Start of Records

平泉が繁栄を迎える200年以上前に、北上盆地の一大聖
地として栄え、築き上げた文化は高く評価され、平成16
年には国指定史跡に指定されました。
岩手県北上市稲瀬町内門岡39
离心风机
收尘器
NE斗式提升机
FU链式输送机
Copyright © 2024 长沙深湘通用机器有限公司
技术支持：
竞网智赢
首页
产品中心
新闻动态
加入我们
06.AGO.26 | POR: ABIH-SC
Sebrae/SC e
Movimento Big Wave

End of Records
Start of Records

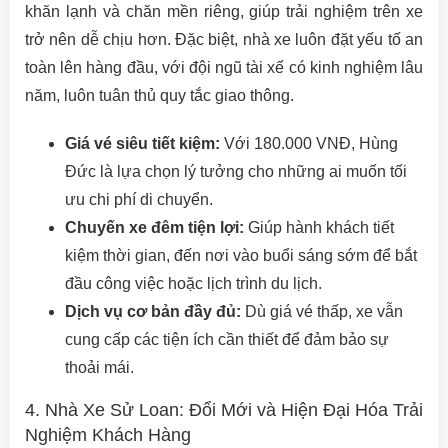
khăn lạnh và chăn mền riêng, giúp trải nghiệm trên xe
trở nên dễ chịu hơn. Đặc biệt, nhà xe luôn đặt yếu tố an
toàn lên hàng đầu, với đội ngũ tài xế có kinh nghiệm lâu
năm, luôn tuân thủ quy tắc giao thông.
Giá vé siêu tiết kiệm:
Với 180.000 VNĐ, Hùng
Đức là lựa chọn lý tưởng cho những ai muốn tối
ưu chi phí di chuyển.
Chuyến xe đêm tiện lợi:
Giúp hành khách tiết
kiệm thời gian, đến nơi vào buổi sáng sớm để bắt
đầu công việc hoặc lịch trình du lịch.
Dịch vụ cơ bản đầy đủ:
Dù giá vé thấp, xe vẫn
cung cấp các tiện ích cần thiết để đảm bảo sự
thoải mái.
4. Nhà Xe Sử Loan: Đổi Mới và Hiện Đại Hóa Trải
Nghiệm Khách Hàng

End of Records
Start of Records

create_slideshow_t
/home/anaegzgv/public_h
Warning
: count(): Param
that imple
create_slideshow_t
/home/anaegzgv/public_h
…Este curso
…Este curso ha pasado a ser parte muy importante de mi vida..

End of Records

§ **Aim of the exercise**: Using the records above, set down exactly the lines from the one with "地として栄え、築き上げた文化は高く評価され、平成16" through the one with "Movimento Big Wave", inclusive, and nothing more.

§ **Response to this task**:
地として栄え、築き上げた文化は高く評価され、平成16
年には国指定史跡に指定されました。
岩手県北上市稲瀬町内門岡39
离心风机
收尘器
NE斗式提升机
FU链式输送机
Copyright © 2024 长沙深湘通用机器有限公司
技术支持：
竞网智赢
首页
产品中心
新闻动态
加入我们
06.AGO.26 | POR: ABIH-SC
Sebrae/SC e
Movimento Big Wave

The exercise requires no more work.